To authorize the Company’s Board of Directors to effect a share combination of all of our outstanding ordinary shares, at a ratio not to exceed one-for-twenty;

All shareholders of record of shares of the Company at the close of business on September 23, 2014 are entitled to notice of, and vote on the matters to be acted on at, the Meeting and any adjournment.
 
You are cordially invited to attend the Meeting.
 
A Proxy Statement describing the matters to be considered at the Meeting is attached to this Notice.  Our 2013 Annual Report accompanies this Notice, but it is not deemed to be part of the Proxy Statement.
 
If you plan to attend the Meeting, please notify us of your intentions. This will assist us with meeting preparations. If your shares are not registered in your own name and you would like to attend the Meeting, please follow the instructions contained in the Notice of Internet Availability of Proxy Materials that is being mailed to you and any other information forwarded to you by your broker, trust, bank, or other holder of record to obtain a valid proxy from it. This will enable you to gain admission to the Meeting and vote in person.
 
 
By Order of the Board of Directors,
 
 
/s/ Mingwang Lu
September 26, 2014
Chairman and Chief Executive Officer

 
 
 

 
 
 
YOUR VOTE IS IMPORTANT
 
It is important that your shares are represented at the Meeting. We urge you to review the attached Proxy Statement and, whether or not you plan to attend the Meeting in person, please vote your shares promptly by casting your vote via the Internet or, if you receive a full set of proxy materials by mail or request one be mailed to you, and prefer to mail your proxy or voter instructions, please complete, sign, date, and return your proxy or vote instruction form in the pre-addressed envelope provided, which requires no additional postage if mailed in the United States. You may revoke your vote by submitting a subsequent vote over the Internet or by mail before the Meeting, or by voting in person at the Meeting.
 
 
 
 

 
 
IMPORTANT NOTICE REGARDING THE AVAILABILITY OF PROXY MATERIALS FOR THE SHAREHOLDER MEETING TO BE HELD ON NOVEMBER 5, 2014

This Notice and Proxy Statement and our 2013 Annual Report are available online at https://www.iproxydirect.com/chop
 
 
 

 

 
TABLE OF CONTENTS


 
 
 
 

 
 
CHINA GERUI ADVANCED MATERIALS GROUP LIMITED
1 Shuanghu Development Zone
Xinzheng City
Zhengzhou, Henan Province
China, 451191
__________

PROXY STATEMENT
__________

This Proxy Statement and the accompanying proxy are being furnished with respect to the solicitation of proxies by the Board of Directors of China Gerui Advanced Materials Group Limited, a British Virgin Islands company (the “Company,” “China Gerui” or “we”), for the 2014 Annual Meeting of Members (the “Meeting”).  The Meeting is to be held at 10:00 a.m., local time, on Wednesday, November 5, 2014, and at any adjournment or adjournments thereof, at 1 Shuanghu Development Zone, Xinzheng City, Zhengzhou, Henan Province, China, 451191.

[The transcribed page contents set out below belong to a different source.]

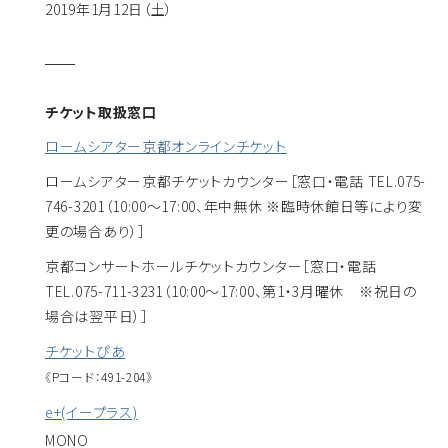
2019年1月12日（土）
チケット取扱窓口
ロームシアター京都オンラインチケット
ロームシアター京都チケットカウンター
［窓口・電話 TEL.075-
746-3201（10:00～17:00、年中無休 ※臨時休館日等により変
更の場合あり）］
京都コンサートホールチケットカウンター
［窓口・電話
TEL.075-711-3231（10:00～17:00、第1・3月曜休 ※祝日の
場合は翌平日）］
チケットぴあ
《Pコード：491-204》
e+(イープラス)
MONO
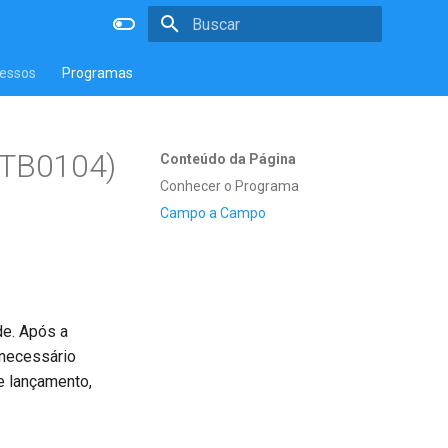
Inicializando a pesquisa
essos
Programas
CTB0104)
Conteúdo da Página
Conhecer o Programa
Campo a Campo
de. Após a
 necessário
de lançamento,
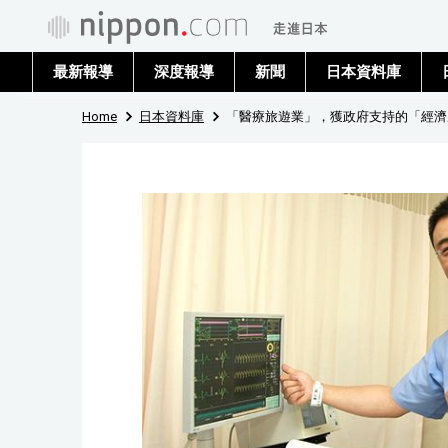
最新報導
深度報導
新聞
日本資料庫
Home
日本資料庫
「醫療旅遊業」，獲政府支持的「經濟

We first send or make these proxy materials available to shareholders on or about September 26, 2014.
 
Purpose of Meeting

The purposes of the Meeting are to seek shareholder approval of three proposals: (i) to elect two Class II Directors to the Board of Directors of the Company (the “Board”) to hold office for a term of three years and until their successors have been duly elected or until each such person shall resign, be removed or otherwise leave office, (ii) to ratify the appointment of UHY as the Company’s independent registered public accounting firm for the fiscal year ending December 31, 2014 and (iii) to authorize the Company’s Board of Directors to effect a share combination of all of our outstanding ordinary shares, no par value (the “Ordinary Shares”), at a ratio not to exceed one-for-twenty.
 
Who May Vote
 
Only shareholders of record of our Ordinary Shares, as of the close of business on September 23, 2014 (the “Record Date”) are entitled to notice and to vote at the Meeting and any adjournment or adjournments thereof.

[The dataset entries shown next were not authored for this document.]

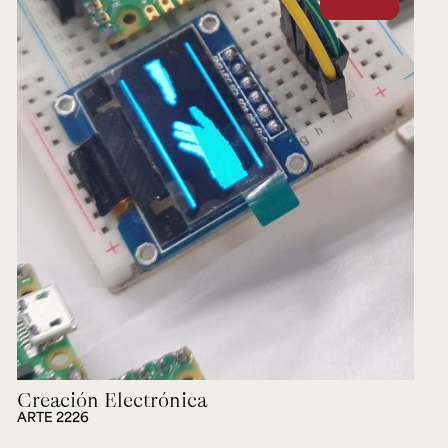
Creación Electrónica
ARTE 2226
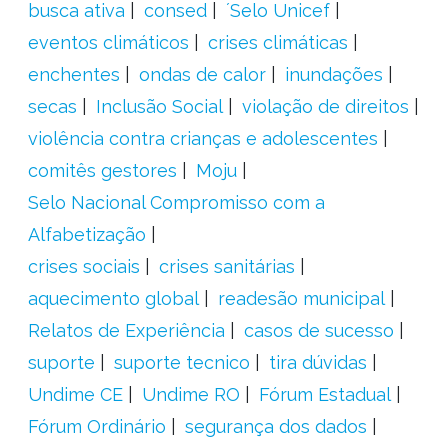
busca ativa
consed
´Selo Unicef
eventos climáticos
crises climáticas
enchentes
ondas de calor
inundações
secas
Inclusão Social
violação de direitos
violência contra crianças e adolescentes
comitês gestores
Moju
Selo Nacional Compromisso com a
Alfabetização
crises sociais
crises sanitárias
aquecimento global
readesão municipal
Relatos de Experiência
casos de sucesso
suporte
suporte tecnico
tira dúvidas
Undime CE
Undime RO
Fórum Estadual
Fórum Ordinário
segurança dos dados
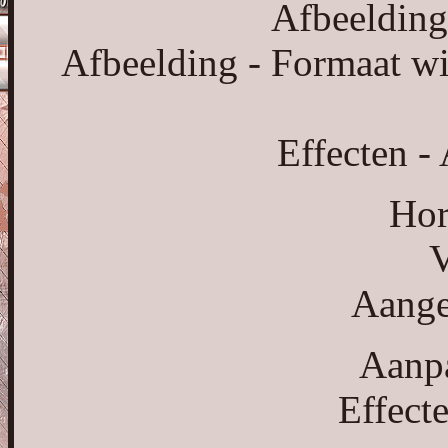
Afbeelding 
Afbeelding - Formaat wij
Effecten -
Hor
V
Aange
Aanpa
Effect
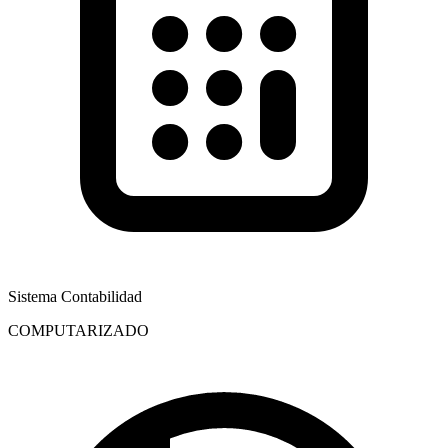
Sistema Contabilidad
COMPUTARIZADO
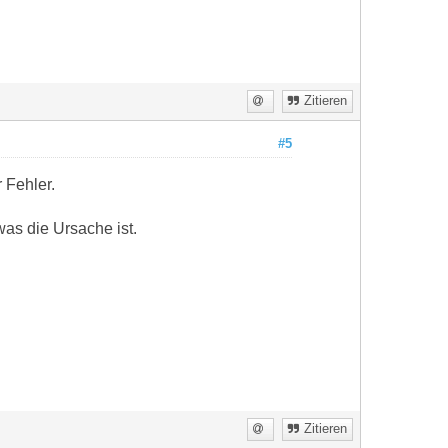
Zitieren
#5
r Fehler.
was die Ursache ist.
Zitieren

A list of shareholders entitled to vote at the Meeting will be available at the Meeting and for ten days prior to the Meeting, during office hours, at the executive offices of the Company at 1 Shuanghu Development Zone, Xinzheng City, Zhengzhou, Henan Province, China, 451191 by contacting the Secretary of the Company.
 
The presence at the Meeting of at least 2 members present in person or by proxy or (in the case of a member being a corporation) by its duly authorized representative representing not less than one-third of the outstanding Ordinary Shares as of the Record Date, in person or by proxy, is required for a quorum.  Should you submit a proxy, even though you abstain as to one or more proposals, or you are present in person at the Meeting, your shares shall be counted for the purpose of determining if a quorum is present.
 
Broker “non-votes” are included for the purposes of determining whether a quorum of shares is present at the Meeting.  A broker “non-vote” occurs when a nominee holder, such as a brokerage firm, bank or trust company, holding shares of record for a beneficial owner does not vote on a particular proposal because the nominee holder does not have discretionary voting power with respect to that item and has not received voting instructions from the beneficial owner.
 
 
 

 

Each holder of Ordinary Shares on the Record Date is entitled to one vote for each share then held on all matters to be voted at the Meeting.  No other class of voting securities was then outstanding.

Quorum and Votes Required

A quorum is required to transact business at the Meeting. We will have a quorum and be able to conduct the business of the Meeting if at least two shareholders holding one-third or more of the shares entitled to vote are present at the Meeting, either in person or by proxy.  All of the proposals require the affirmative vote of a simple majority of the votes of the shareholders entitled to vote and voting on the proposal.  In the event that there are not sufficient votes for a quorum, the Meeting may be adjourned in order to permit the further solicitation of proxies.

Voting Your Proxy
 
You may vote using any of the following methods:
 
  
By Internet.  If you have Internet access, you may submit your proxy via the Internet by following the instructions provided in the Notice of Internet Availability of Proxy Materials that is being mailed to you (the “Notice”), or if you received a printed version of the proxy materials by mail, by following the instructions provided with your proxy materials and on your proxy card or voting instruction card.  You may submit your vote over the Internet until 11:59pm (EST) on November 3, 2014.
 
  
By Telephone.  If you received printed proxy materials, you may submit your proxy by telephone by following the instructions provided on your proxy card or voting instruction card. If you received a Notice, you may submit your proxy by telephone after accessing the proxy materials via the Internet.  Voting by telephone is not available to persons outside of the United States.
 
  
By Fax.  If you received printed proxy materials, you may submit your proxy by fax by following the instructions provided on your proxy card or voting instruction card.
 
  
By Mail.  You may also submit your proxy by mail by signing your proxy card if your shares are registered or, for shares held beneficially in street name, by following the voting instructions included by your stockbroker, trustee or nominee, and mailing it in the envelope provided. If you provide specific voting instructions, your shares will be voted as you have instructed.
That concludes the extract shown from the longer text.